- Netflix release poster
- Spanish: No Negociable
- Directed by: Juan Taratuto
- Written by: Julieta Steinberg; Joe Rendón; Daniel Cuparo; Marcelo Birmajer;
- Produced by: Felicitas Arce; Alejandra Cárdenas; Alejandro De Grazia; Cristian Sessa;
- Starring: Mauricio Ochmann; Leonardo Ortizgris; Tato Alexander;
- Cinematography: Alejandro Martínez
- Edited by: Pablo Barbieri Carrera
- Music by: Pablo Borghi
- Production companies: Sin Sentido Films Tiger House Production Company
- Distributed by: Netflix
- Release date: 26 July 2024;
- Running time: 87 minutes
- Country: Mexico
- Language: Spanish

= Non Negotiable =

Non Negotiable (No Negociable) is a 2024 Mexican action comedy thriller film directed by Juan Taratuto. The film stars Mauricio Ochmann, Leonardo Ortizgris and Tato Alexander. It was released on Netflix on 26 July 2024.

== Plot ==

Alan helps with a negotiation of a man with a gun holding his mother-in-law hostage. He gets home late and hears his wife Victoria complain about losing her license as a psychiatrist because of patient confidentiality.

The Mexican President is traveling by car, and tells his wife he can't make it to supper. He enters his mistress's apartment to find her tied up - and a gun to her head by the kidnapper.

Alan and Victoria go to counseling, where she admits to sleeping with her personal trainer Nico. Alan receives a call saying it's a "Code Pig", involving the President.

Police meanwhile evacuate all residents of the apartment complex saying it's a gas leak. Kidnapper calls and asks to speak to Alan only. He demands 30 million pesos in 30 minutes. He interrogates the President about broken promises during his tenure. Every time the kidnapper gets an unsatisfactory answer, he presses a button to shock the president.

Alan finally figures it out: the kidnapper is Vicente, who was a police shooter, and inadvertently shot a kidnapper with a grenade, killing a bus of hostages. Spent time in jail, blamed Alan. The person who signed the order to put Vicente in jail was the president. A video surfaces of Vicente's wife being sick with no healthcare and later dies.

Vicente requests a polygraph and records a video with president admitting to moving millions of dollars illegally. Vicente allows for a hostage release, which is Nico, who tells Alan that he was mugged and kidnapped. But Alan and Carrasco subdue Nico and find no injuries on his body - indicating that he is with the kidnappers. They also find the video of the President on his person.

Alan takes the help of his friend Charlie and enters the apartment where the President is held hostage and exchanges himself for his wife. He shows the video to Vicente and says he can make it go viral. Before Police enter, Vicente strikes a deal with the President - a year and a half in jail for releasing him.
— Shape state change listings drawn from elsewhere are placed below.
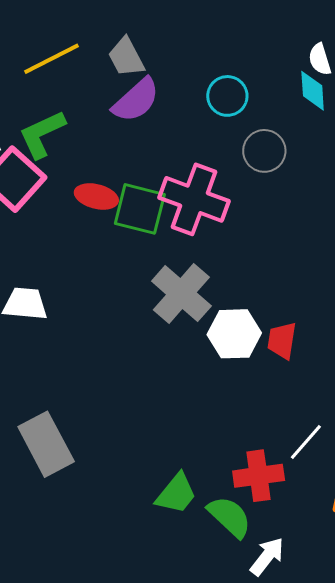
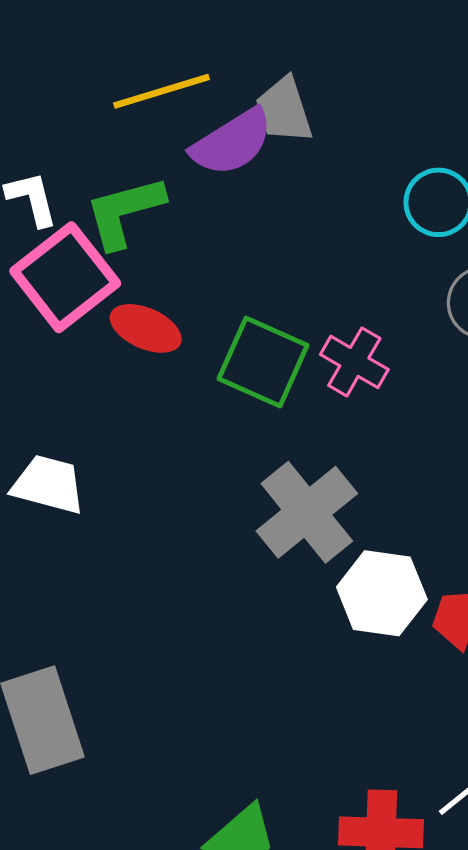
purple semicircle: (136, 100) -> (232, 142), moved
red ellipse: (96, 196) -> (146, 328), moved
pink cross: (194, 199) -> (354, 362), size x0.6

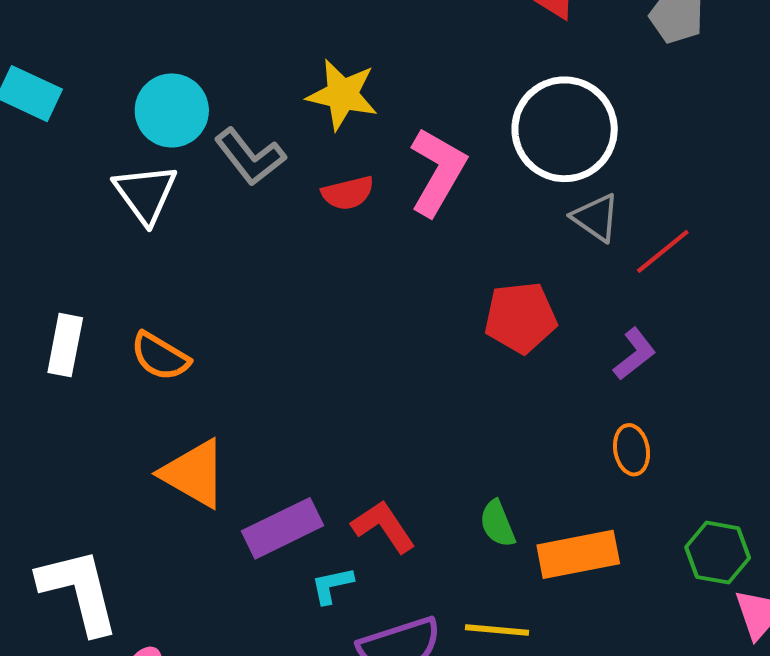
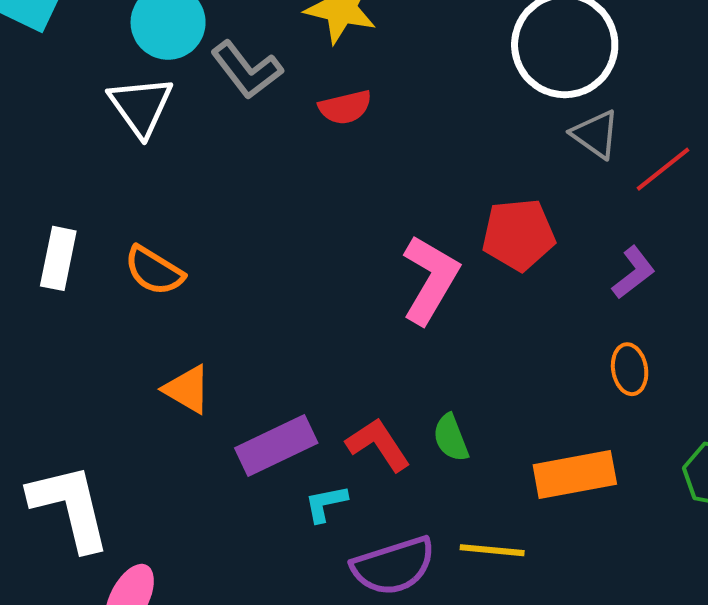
pink L-shape: (438, 172) -> (430, 279), moved
orange triangle: (194, 474) -> (187, 389), size x0.7
green semicircle: (497, 524) -> (451, 438), moved

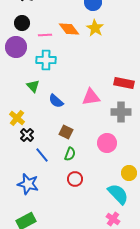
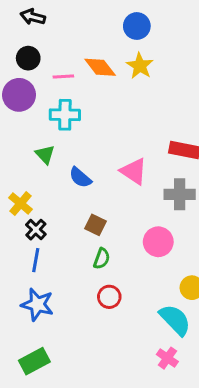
pink triangle: (91, 97) -> (134, 171), turned 42
blue line: (42, 155) -> (36, 260), moved, turned 49

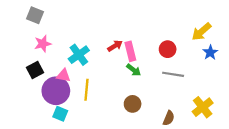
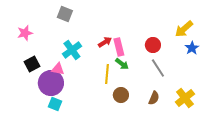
gray square: (35, 15) -> (65, 14), moved
pink star: (43, 44) -> (25, 33), moved
gray line: (173, 74) -> (158, 68), turned 48
yellow line: (87, 90) -> (107, 74), moved
brown semicircle: (169, 118) -> (154, 98), moved

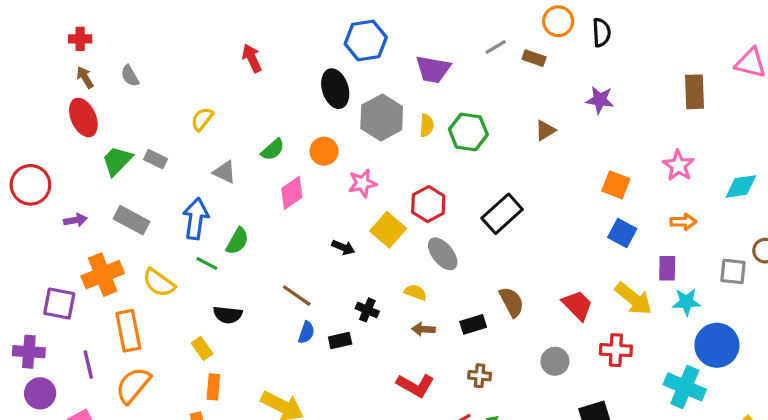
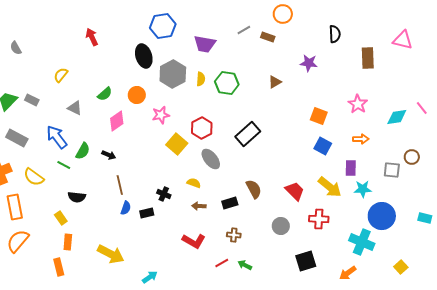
black semicircle: (601, 32) -> (335, 34), moved
blue arrow: (196, 219) -> (57, 137), turned -45
black arrow: (343, 247) -> (109, 155), moved
brown line: (297, 296) -> (120, 185), turned 42

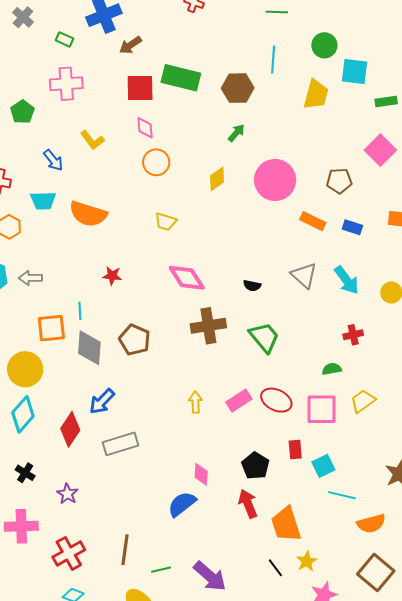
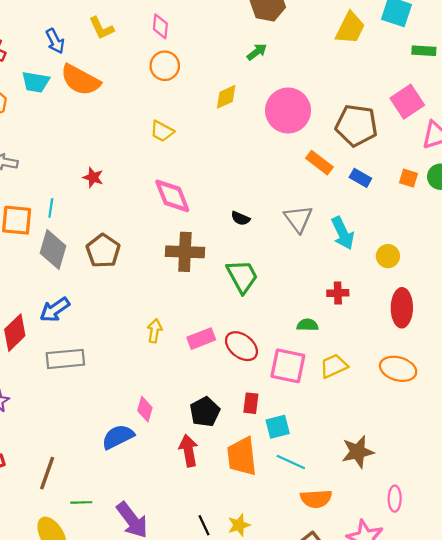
brown pentagon: (339, 181) -> (356, 125), size x1.5
orange semicircle: (88, 214) -> (80, 80), moved
orange trapezoid: (286, 524) -> (242, 456), moved

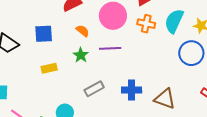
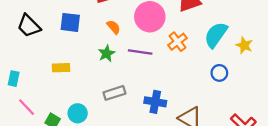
orange cross: (146, 24) -> (177, 42), moved, turned 30
blue circle: (191, 53) -> (219, 73), moved, size x0.6
yellow rectangle: (49, 68) -> (61, 68), moved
Aftermath is that the video goes viral with 370 million views. Mexico chooses a new Interim president and there is social unrest.

Alan and Victoria are now together and give a talk on how marriage is not a hostage situation. Vicente, now a celebrity, calls Alan, saying the two of them could make a big difference for the country.

== Cast ==
- Mauricio Ochmann as Alan Bender, Hostage Negotiator
- Leonardo Ortizgris as Vicente Zambrano
- Tato Alexander as Victoria Bender, wife of Alan
- Enoc Leaño as President of Mexico Francisco Araiza
- Claudette Maillé as Commander Carrasco
- Cristina Michaus as Secretary of the Interior Regina Bastón
- Gonzalo Vega Jr. as Nico
- Fernanda Borches – Pamela Lobatón
- Itza Sodi – Menendez

== Reception ==
 JK Sooja of Common Sense Media awarded the film 2/5 stars. Juan Pablo Russo of EscribiendoCine rated the film 6/10. Tatat Bunnag of Bangkok Post, John Serba of Decider and Subhash K. Jha of Times Now reviewed the film.